GPL3 is the only license compatible with all of the various parts of Abydos that have been ported to Python from other languages. For example, the Beider-Morse Phonetic Matching algorithm implementation included in Abydos was ported from their reference implementation in PHP, which is itself licensed under GPL3.

Accordingly, it's not possible to change to a different license without removing parts of the library. However, if you have a need for a specific part of the library and can't use GPL3+ code, contact us and we may be able to provide it separately or can give guidance on its underlying licensing status.

What is the purpose of this library?

A. Abydos is intended to facilitate any manner of string transformation and comparison might be useful for string matching or record linkage. The two most significant parts of the library are string distance/similarity measures and phonetic algorithms/string fingerprint algorithms, but a large collection of tokenizers, corpus classes, compression algorithms, & phonetics functions support these and afford greater customization.

Can you add this new feature?

Maybe. Open an issue at https://github.com/chrislit/abydos/issues and propose your new feature.

Additional string distance/similarity measures, phonetic algorithms, string fingerprint algorithms, and string tokenizers will certainly be added if possible -- but it's helpful to point them out since we may not be aware of them.

Can I contribute to the project?

Absolutely. You can take on an unclaimed issue, report bugs, add new classes, or whatever piques your interest. You are welcome to open an issue at https://github.com/chrislit/abydos/issues proposing what you'd like to work on, or you can submit a pull request if you have something ready to contribute to the repository.

Will you add Metaphone 3?

No. Although Lawrence Philips (author of Metaphone, Double Metaphone, and Metaphone 3) released Metaphone 3 version 2.1.3 under the BSD 3-clause license as part of Google Refine, which became OpenRefine (https://github.com/OpenRefine/OpenRefine/blob/master/main/src/com/google/refine/clustering/binning/Metaphone3.java), he doesn't want that code used for ports to other languages or used in any way outside of OpenRefine. In accordance with his wishes, no one has released Metaphone 3 ports to other languages or included it other libraries.

Why have you included algorithm X when it is already a part of NLTK/SciPy/...?

Abydos is a collection of algorithms with common class & function interfaces and options.
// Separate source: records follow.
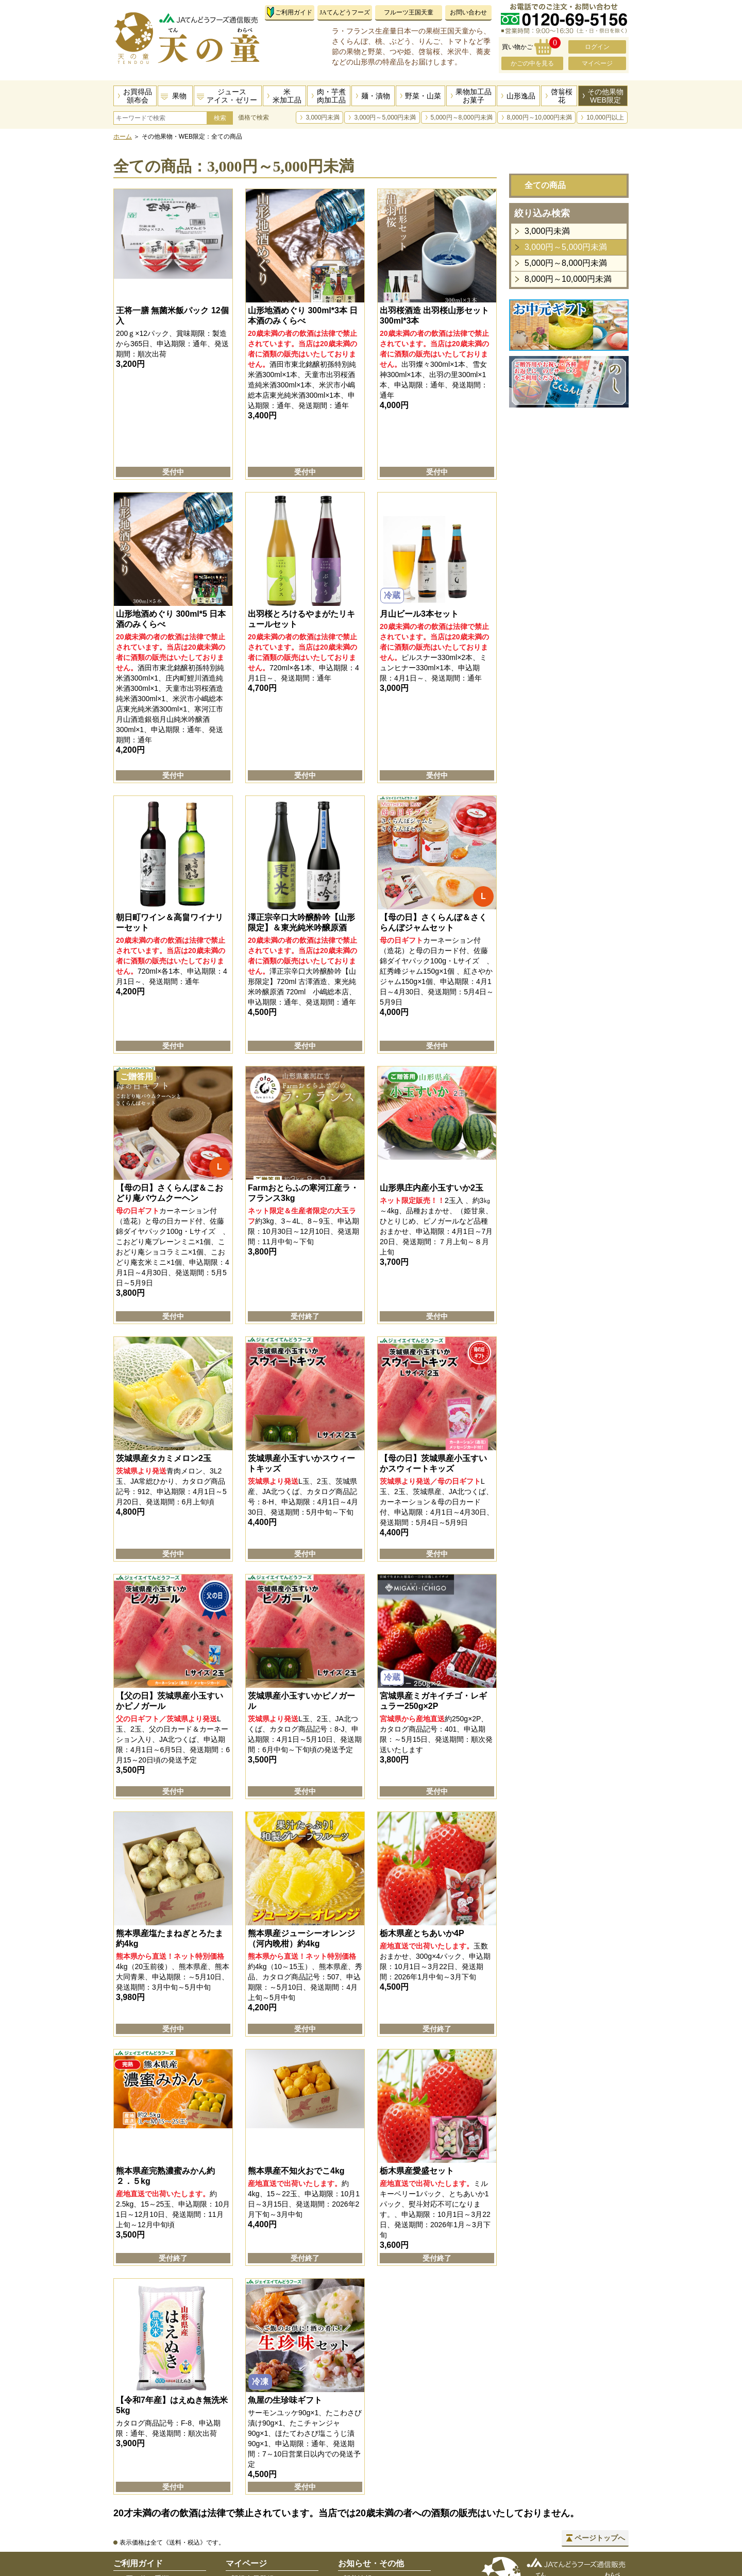  I want to click on 果物, so click(179, 96).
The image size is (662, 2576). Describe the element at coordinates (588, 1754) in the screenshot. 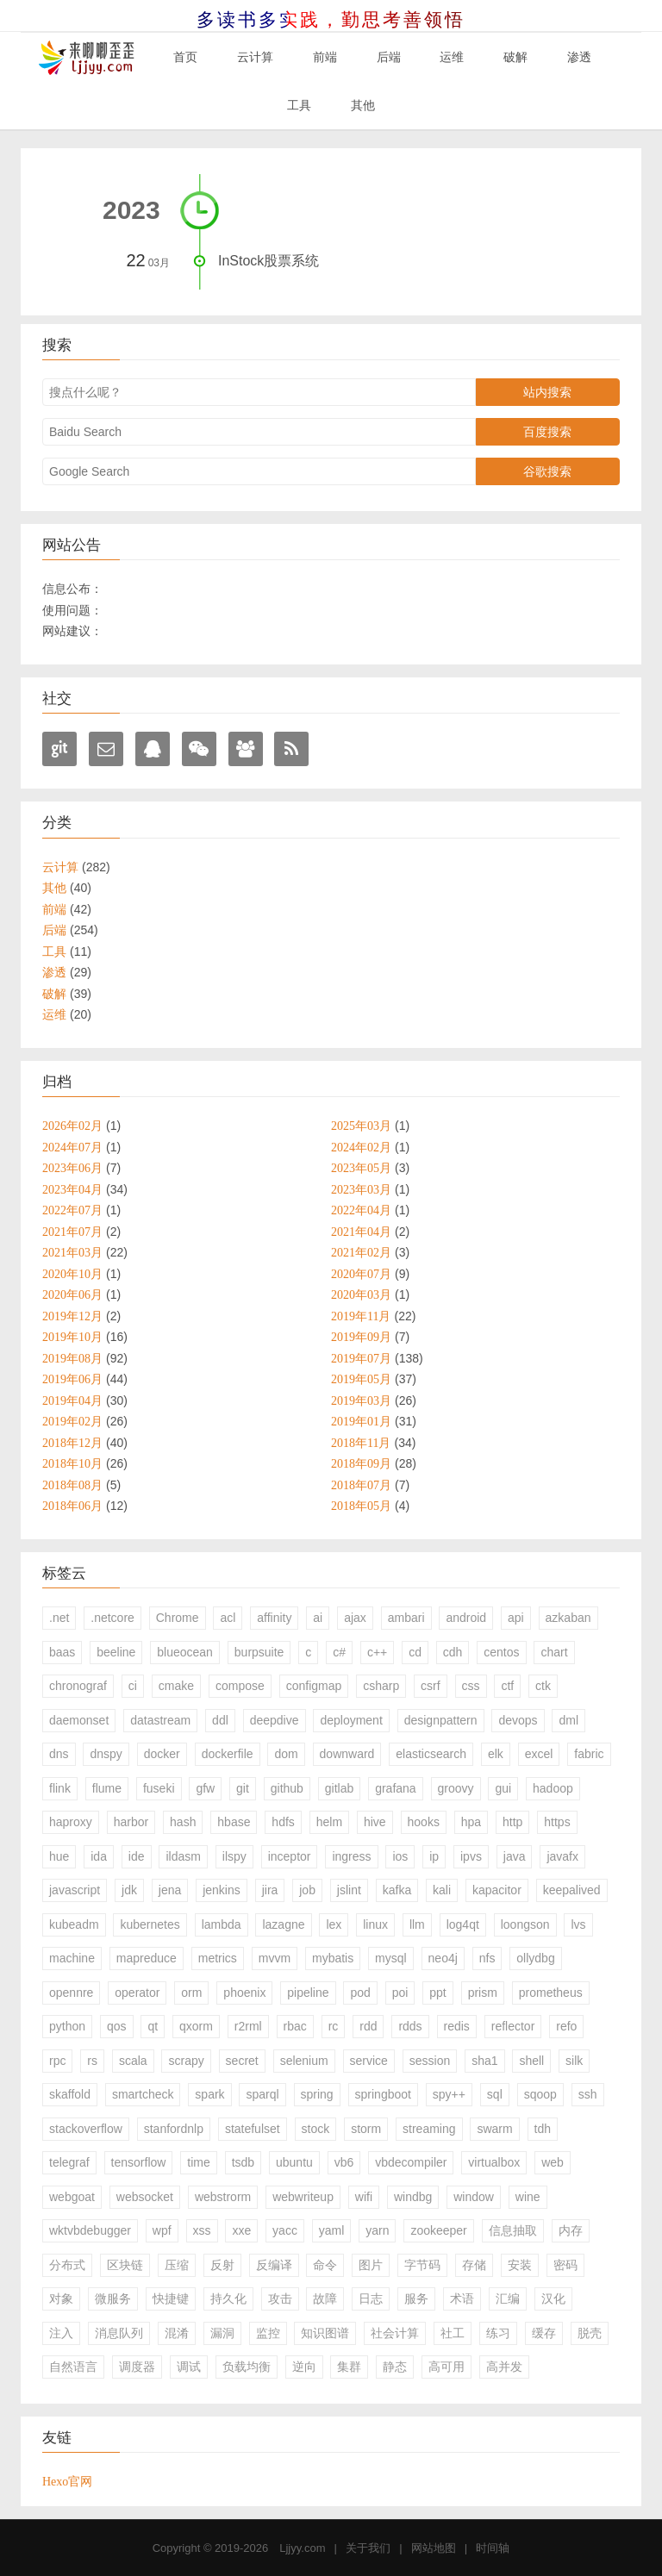 I see `fabric` at that location.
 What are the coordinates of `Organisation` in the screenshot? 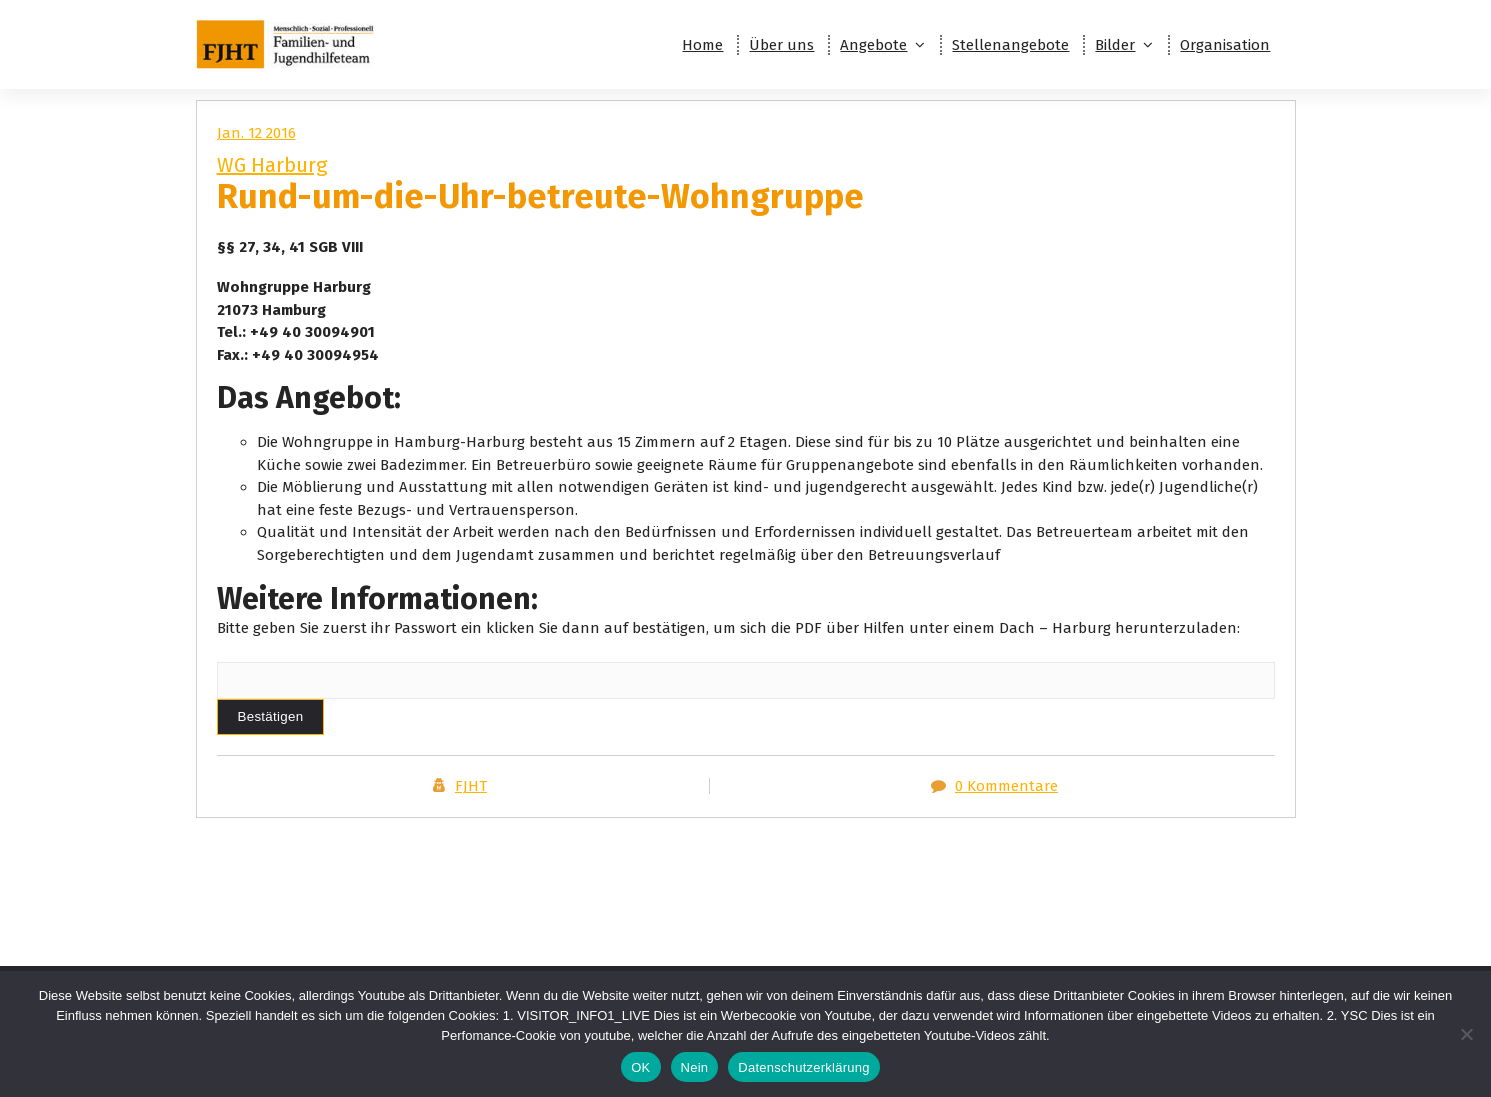 It's located at (1225, 45).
So, while NLTK has Levenshtein & Jaccard string similarity measures, they don't allow for tunable edit costs or using the tokenizer of your choice.

Are there similar projects for languages other than Python?

Yes, there are libraries such as:

What is the process for adding a new class to the library?

The process of adding a new class follows roughly the following steps:

  • Discover that a new (unimplemented) measure/algorithm/method exists

  • Locate the original source of the algorithm (a journal article, a reference implementation, etc.). And save the reference to it in docs/abydos.bib.

    • If the original source cannot be located for reference, use an adequate secondary source and add its reference info to docs/abydos.bib.

  • Implement the class based on its description/reference implementation.

  • Create a test class and add all examples and test cases from the original source. Add other reliable test cases from other sources, if they are available.

  • Ensure that the class passes all test cases.

  • Add test cases, as necessary, until test coverage reaches 100%, or as close to 100% as possible.

Are these really Frequently Asked Questions?

No. Most of these questions have never been explicitly asked.